2.3.3.2 Decision 의 함정

SRM 무시 시:
  "5 metric 모두 lift, p < 0.01"
  Decision: launch

But:
  Sample mismatch
  → False positive 가능
  → 잘못된 decision

2.3.4 Investigation

저자 강조: “the excluded users were those that used an old version of the Chrome browser, which was the cause of the SRM. Also, a bot was not properly classified due to some changes in the Treatment, causing an SRM.”

2.3.4.1 Browser Segment 분석

Investigation step 1:
  Browser 별 sample ratio:
    Chrome (current): 50/50 (passes SRM)
    Chrome (old version): T=10K, C=15K (fail)
    Firefox: 50/50 (passes)
    Safari: 50/50 (passes)
    Edge: 50/50 (passes)

  → Old Chrome 의 sample mismatch
  → 이 segment 의 user 가 Treatment 노출 적음

2.3.4.2 Bot 분류 의 issue

Investigation step 2:
  Bot detection 의 결과:
    Treatment 의 일부 user 가 bot 분류
    Treatment 의 변경이 user 행동 변경
    → 일부 normal user 가 bot heuristic 매칭
    → Treatment 의 bot count > Control 의 bot count
    → Filtering 후 Treatment user 적음

2.3.5 After Fix (Excluded affected users)

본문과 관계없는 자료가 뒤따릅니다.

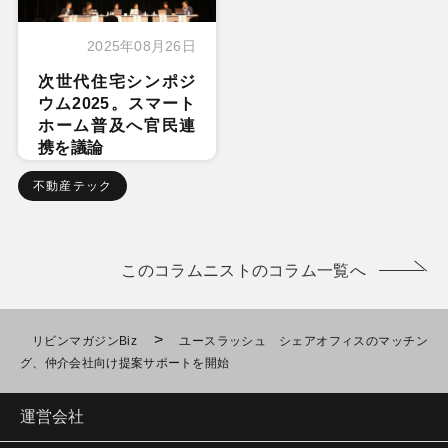
2025年08月26日
次世代住宅シンポジ
ウム2025。スマート
ホーム普及へ官民連
携を議論
不動産テック
このコラムニストのコラム一覧へ
>
リビンマガジンBiz
ユースラッシュ シェアオフィスのマッチン
グ、仲介会社向け提案サポートを開始
運営会社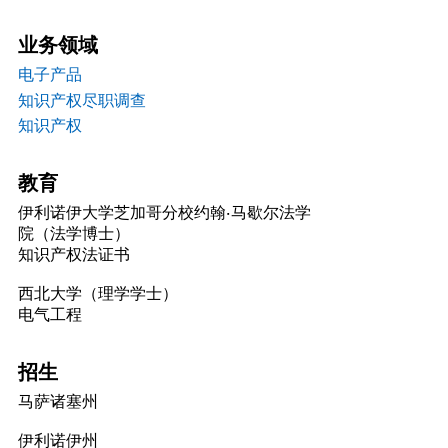
业务领域
电子产品
知识产权尽职调查
知识产权
教育
伊利诺伊大学芝加哥分校约翰·马歇尔法学
院（法学博士）
知识产权法证书
西北大学（理学学士）
电气工程
招生
马萨诸塞州
伊利诺伊州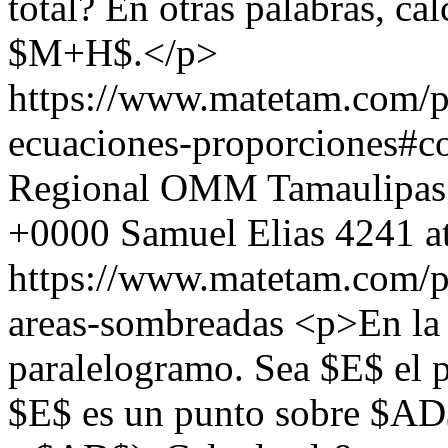
total? En otras palabras, ca
$M+H$.</p>
https://www.matetam.com/p
ecuaciones-proporciones#
Regional OMM Tamaulipas
+0000
Samuel Elias
4241 a
https://www.matetam.com/p
areas-sombreadas
<p>En la 
paralelogramo. Sea $E$ el p
$E$ es un punto sobre $AD$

After excluding old Chrome + reclassified bots:
  Treatment: 924,240
  Control: 924,842
  Total: 1,849,082

  Ratio: T/C = 0.9993
  T fraction: 0.4998

  Chi-square: ~0.2
  p-value: 0.658
  → SRM passes (p > 0.001)

2.3.5.1 Re-analysis 의 결과

After fix:
| Metric          | Delta % | P-Value | Significance |
|-----------------|---------|---------|--------------|
| Sessions/UU     | +0.19%  | 0.3754  | NO |
| Metric 2        | +0.04%  | 0.1671  | NO |
| Metric 3        | +0.13%  | 0.0727  | Marginal |
| Metric 4        | -0.12%  | 0.2877  | NO |
| Metric 5        | +0.01%  | 0.8275  | NO |

→ 모든 5 metric 의 statistical significance 사라짐
→ Treatment 의 진정 effect: minimal

2.3.5.2 Lesson

Original (with SRM):
  "Treatment 의 강한 lift" (false)
  Launch decision (잘못)

After fix (SRM resolved):
  "Treatment 의 effect minimal" (true)
  Decision: reject 또는 redesign

Difference:
  6% 사용자 의 unequal exposure (SRM cause)
  → 5 metric 모두 의 false significance
  → 잘못된 launch 의 risk

이 dramatic effect 가 SRM 의 critical 성의 evidence.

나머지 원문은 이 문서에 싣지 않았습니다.